▶ What you will do: Begin with the line containing "Fahrer kann den" and copy every line after it to the end of the entries, exactly, leaving out the lines before it.

Stored data entries:
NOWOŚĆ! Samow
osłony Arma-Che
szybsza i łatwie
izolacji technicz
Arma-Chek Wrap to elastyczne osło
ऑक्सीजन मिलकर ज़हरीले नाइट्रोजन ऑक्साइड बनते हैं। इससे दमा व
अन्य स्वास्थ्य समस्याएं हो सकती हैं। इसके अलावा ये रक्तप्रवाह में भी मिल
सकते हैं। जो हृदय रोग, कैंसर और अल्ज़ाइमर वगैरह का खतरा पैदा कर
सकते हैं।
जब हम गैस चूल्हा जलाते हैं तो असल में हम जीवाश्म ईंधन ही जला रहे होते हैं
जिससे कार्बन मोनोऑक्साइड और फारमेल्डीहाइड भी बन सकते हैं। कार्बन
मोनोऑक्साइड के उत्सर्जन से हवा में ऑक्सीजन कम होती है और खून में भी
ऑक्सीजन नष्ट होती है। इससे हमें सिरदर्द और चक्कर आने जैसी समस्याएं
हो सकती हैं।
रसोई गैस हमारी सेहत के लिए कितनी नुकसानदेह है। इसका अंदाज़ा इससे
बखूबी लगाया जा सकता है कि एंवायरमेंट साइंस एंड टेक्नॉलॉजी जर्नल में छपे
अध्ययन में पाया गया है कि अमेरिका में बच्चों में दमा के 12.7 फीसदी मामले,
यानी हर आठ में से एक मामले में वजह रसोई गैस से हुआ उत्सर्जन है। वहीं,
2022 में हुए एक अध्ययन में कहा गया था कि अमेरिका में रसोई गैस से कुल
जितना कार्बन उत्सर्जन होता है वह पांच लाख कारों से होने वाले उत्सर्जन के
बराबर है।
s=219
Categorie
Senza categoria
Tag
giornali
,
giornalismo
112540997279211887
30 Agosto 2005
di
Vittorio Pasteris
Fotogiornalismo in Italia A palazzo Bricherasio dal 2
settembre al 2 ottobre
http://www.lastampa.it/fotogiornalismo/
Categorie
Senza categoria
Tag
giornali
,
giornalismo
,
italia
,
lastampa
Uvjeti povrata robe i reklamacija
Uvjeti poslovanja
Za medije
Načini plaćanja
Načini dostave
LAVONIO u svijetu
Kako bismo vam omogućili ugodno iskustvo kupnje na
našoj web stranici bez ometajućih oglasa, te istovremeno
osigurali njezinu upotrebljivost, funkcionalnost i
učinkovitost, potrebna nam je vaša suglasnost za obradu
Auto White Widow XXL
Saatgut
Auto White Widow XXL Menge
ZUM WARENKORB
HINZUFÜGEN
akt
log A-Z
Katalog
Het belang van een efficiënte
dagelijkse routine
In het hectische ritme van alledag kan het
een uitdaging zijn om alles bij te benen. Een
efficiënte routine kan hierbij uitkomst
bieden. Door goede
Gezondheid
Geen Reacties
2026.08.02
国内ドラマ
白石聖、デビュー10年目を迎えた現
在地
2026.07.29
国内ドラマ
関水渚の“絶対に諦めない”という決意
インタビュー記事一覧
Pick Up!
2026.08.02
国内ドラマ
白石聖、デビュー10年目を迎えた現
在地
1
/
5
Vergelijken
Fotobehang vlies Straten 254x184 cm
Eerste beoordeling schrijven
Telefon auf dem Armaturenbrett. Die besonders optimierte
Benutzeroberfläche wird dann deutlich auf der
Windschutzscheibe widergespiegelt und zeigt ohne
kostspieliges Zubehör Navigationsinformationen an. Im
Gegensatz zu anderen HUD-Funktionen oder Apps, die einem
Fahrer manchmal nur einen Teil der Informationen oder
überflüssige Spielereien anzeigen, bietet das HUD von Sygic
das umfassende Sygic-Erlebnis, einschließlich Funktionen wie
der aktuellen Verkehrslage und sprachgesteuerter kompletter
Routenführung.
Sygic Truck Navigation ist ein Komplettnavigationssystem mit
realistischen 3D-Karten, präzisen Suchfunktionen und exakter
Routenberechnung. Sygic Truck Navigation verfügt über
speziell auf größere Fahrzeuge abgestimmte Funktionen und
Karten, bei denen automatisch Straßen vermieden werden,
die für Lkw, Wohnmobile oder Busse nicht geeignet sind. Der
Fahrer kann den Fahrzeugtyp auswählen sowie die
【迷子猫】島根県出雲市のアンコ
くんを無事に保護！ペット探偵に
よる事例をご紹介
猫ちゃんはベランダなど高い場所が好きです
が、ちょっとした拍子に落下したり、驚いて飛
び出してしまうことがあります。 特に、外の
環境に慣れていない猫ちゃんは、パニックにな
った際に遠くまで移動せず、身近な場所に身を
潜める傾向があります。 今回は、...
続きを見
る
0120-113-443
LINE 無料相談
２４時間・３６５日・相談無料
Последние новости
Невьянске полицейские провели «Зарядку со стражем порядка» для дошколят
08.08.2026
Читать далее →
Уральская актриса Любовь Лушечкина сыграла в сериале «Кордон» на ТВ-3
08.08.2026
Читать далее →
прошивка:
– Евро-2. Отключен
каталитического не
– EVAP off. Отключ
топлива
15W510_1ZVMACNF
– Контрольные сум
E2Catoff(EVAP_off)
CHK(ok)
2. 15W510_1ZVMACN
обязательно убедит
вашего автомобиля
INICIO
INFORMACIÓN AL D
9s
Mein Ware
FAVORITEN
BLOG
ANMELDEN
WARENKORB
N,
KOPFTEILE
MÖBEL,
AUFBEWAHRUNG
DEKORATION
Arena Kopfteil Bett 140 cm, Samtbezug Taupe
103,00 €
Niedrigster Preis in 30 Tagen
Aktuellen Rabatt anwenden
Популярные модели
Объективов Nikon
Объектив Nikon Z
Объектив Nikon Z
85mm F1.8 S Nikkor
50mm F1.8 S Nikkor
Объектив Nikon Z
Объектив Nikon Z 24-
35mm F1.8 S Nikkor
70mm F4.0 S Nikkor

▶ Output for this task:
Fahrer kann den Fahrzeugtyp auswählen sowie die
【迷子猫】島根県出雲市のアンコ
くんを無事に保護！ペット探偵に
よる事例をご紹介
猫ちゃんはベランダなど高い場所が好きです
が、ちょっとした拍子に落下したり、驚いて飛
び出してしまうことがあります。 特に、外の
環境に慣れていない猫ちゃんは、パニックにな
った際に遠くまで移動せず、身近な場所に身を
潜める傾向があります。 今回は、...
続きを見
る
0120-113-443
LINE 無料相談
２４時間・３６５日・相談無料
Последние новости
Невьянске полицейские провели «Зарядку со стражем порядка» для дошколят
08.08.2026
Читать далее →
Уральская актриса Любовь Лушечкина сыграла в сериале «Кордон» на ТВ-3
08.08.2026
Читать далее →
прошивка:
– Евро-2. Отключен
каталитического не
– EVAP off. Отключ
топлива
15W510_1ZVMACNF
– Контрольные сум
E2Catoff(EVAP_off)
CHK(ok)
2. 15W510_1ZVMACN
обязательно убедит
вашего автомобиля
INICIO
INFORMACIÓN AL D
9s
Mein Ware
FAVORITEN
BLOG
ANMELDEN
WARENKORB
N,
KOPFTEILE
MÖBEL,
AUFBEWAHRUNG
DEKORATION
Arena Kopfteil Bett 140 cm, Samtbezug Taupe
103,00 €
Niedrigster Preis in 30 Tagen
Aktuellen Rabatt anwenden
Популярные модели
Объективов Nikon
Объектив Nikon Z
Объектив Nikon Z
85mm F1.8 S Nikkor
50mm F1.8 S Nikkor
Объектив Nikon Z
Объектив Nikon Z 24-
35mm F1.8 S Nikkor
70mm F4.0 S Nikkor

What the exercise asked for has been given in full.